Funding transnational collaborative research through joint transnational calls is one of the major objectives of E-Rare. This is the most important and effective joint activity to enhance the cooperation between European scientists working on rare diseases and thus reducing the fragmentation of research in this field. E-Rare launches calls on a yearly basis. The topic and eligibility criteria are specified every year and therefore may vary from one call to the other.
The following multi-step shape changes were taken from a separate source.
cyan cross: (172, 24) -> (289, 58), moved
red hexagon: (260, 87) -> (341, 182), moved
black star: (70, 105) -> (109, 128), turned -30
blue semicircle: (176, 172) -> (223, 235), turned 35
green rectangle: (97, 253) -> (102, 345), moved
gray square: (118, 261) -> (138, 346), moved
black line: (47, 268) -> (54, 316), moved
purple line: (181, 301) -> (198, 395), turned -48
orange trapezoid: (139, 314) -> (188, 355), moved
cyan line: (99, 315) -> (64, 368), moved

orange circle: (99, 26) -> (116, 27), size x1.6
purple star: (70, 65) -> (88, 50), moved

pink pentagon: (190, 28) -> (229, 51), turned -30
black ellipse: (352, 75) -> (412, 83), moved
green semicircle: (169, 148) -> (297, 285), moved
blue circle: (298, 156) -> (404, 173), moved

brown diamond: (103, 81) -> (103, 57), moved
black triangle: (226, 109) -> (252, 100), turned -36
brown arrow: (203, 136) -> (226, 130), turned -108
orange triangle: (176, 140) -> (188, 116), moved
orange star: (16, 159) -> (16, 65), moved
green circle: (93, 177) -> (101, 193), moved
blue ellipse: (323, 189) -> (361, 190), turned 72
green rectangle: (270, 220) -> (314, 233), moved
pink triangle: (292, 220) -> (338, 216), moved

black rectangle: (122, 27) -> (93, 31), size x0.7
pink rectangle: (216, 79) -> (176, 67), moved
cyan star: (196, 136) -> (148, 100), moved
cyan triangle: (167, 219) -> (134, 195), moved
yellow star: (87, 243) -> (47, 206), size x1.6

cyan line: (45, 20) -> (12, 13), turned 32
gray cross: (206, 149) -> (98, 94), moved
Repurposing doxycycline in the treatment of AL amyloidosis

Project Coordinator


Cristopher Venner Cross Cancer Institute, University of Alberta Edmonton, Alberta, Canada
Arnaud Jaccard CHU Limoges Limoges, France
Stefan Schönland Ruprecht-Karls-University Heidelberg Heidelberg, Germany
Carlos Fernández de Larrea Fundació Clinic per la Recerca Biomèdica (FCRB) Hospital Clinic de Barcelona (HCB) Barcelona, Spain
Ayse Salihoglu Istanbul University Cerrahpasa Faculty of Medicine Istanbul, Turkey

Light-chain (AL) amyloidosis is caused by a population of plasma cells (antibody-producing cells) producing antibody parts, light chains (LC), that deposit in tissue in an ordered form called amyloid. Heart involvement is responsible for almost all deaths. Most patients are treated with a powerful anti-plasma cell drug, bortezomib. However, this improves heart involvement only in a few cases. Doxycycline, a widely used antibiotic, was shown to disrupt amyloid deposits and counteract LC toxicity in laboratory studies and animal models. In a preliminary clinical study, patients receiving doxycycline during anti-plasma cell treatment survived longer compared to similar patients who had received only anti-plasma cell therapy in the past. In the present study, patients with AL amyloidosis with similar degree of heart involvement, will randomly receive doxycycline or standard antibiotics in addition to bortezomib-based therapy, in order to assess the safety and efficacy of doxycycline.